- [Extracted records]
⟨
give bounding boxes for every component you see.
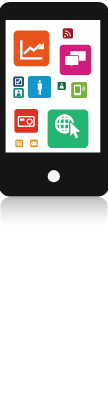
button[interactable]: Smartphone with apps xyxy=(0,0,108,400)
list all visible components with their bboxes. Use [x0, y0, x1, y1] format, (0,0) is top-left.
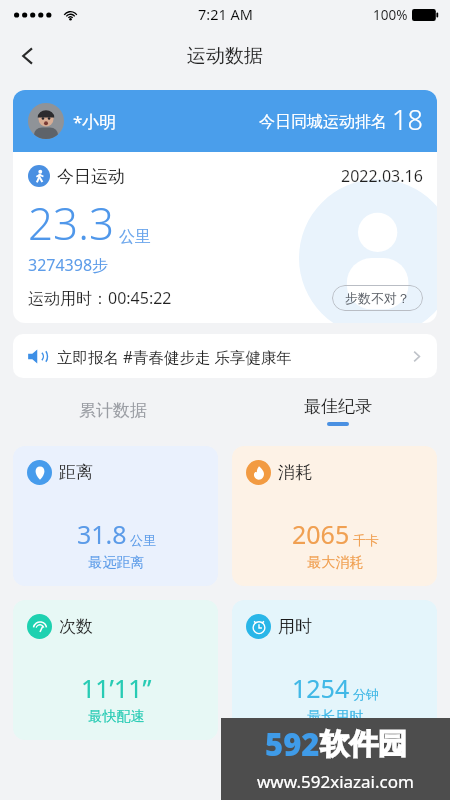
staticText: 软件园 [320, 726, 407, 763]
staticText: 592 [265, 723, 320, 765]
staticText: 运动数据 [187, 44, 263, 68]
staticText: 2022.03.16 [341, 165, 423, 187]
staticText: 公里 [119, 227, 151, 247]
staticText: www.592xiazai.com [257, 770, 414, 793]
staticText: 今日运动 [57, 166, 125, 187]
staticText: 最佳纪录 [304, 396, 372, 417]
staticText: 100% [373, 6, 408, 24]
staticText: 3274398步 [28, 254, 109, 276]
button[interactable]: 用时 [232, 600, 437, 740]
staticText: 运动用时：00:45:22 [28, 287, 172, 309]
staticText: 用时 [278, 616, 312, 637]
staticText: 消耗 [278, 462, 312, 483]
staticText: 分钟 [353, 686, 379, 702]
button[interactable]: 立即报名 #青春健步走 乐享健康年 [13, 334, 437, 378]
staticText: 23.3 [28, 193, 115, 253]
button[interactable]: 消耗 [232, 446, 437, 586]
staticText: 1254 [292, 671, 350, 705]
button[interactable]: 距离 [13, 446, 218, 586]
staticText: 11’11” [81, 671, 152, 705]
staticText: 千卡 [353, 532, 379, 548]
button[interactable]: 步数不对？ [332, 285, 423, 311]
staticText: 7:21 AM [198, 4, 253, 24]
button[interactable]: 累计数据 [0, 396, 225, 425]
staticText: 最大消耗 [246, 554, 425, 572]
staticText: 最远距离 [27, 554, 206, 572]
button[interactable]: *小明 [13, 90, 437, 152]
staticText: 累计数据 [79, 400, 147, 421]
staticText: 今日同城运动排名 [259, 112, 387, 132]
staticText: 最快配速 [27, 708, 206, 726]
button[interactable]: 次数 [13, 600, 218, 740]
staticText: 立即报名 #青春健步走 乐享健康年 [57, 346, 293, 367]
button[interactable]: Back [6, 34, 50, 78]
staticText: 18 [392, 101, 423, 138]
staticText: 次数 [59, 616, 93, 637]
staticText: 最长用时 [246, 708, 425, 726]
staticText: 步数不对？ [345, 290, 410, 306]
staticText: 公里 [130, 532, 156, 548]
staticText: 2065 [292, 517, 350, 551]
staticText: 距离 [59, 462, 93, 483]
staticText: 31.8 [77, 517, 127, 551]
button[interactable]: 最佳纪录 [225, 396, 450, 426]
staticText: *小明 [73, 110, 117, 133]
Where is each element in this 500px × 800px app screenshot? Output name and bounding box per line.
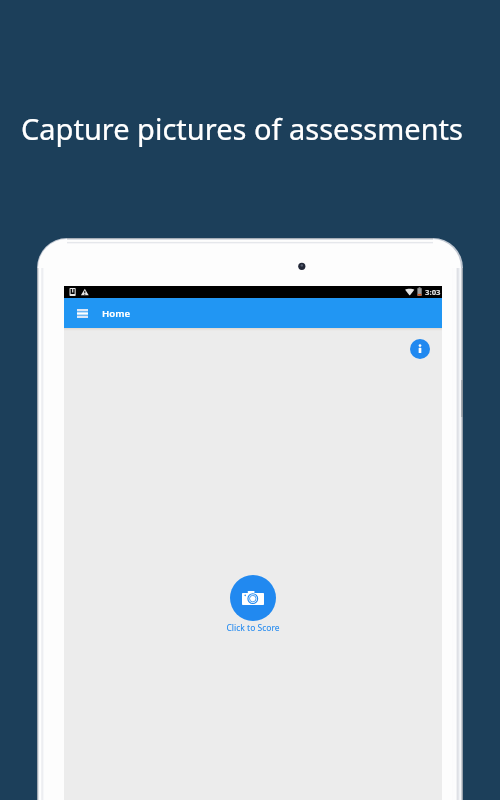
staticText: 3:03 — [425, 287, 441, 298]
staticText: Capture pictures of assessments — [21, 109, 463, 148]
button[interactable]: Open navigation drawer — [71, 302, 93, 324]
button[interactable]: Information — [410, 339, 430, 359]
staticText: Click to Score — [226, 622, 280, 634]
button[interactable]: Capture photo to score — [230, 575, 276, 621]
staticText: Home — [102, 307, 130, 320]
⟩
- [Description of the task]
Copy out all lines of the listing where the word "青春健步走" appears.

- [Answer to this problem]
button[interactable]: 立即报名 #青春健步走 乐享健康年 [13, 334, 437, 378]
staticText: 立即报名 #青春健步走 乐享健康年 [57, 346, 293, 367]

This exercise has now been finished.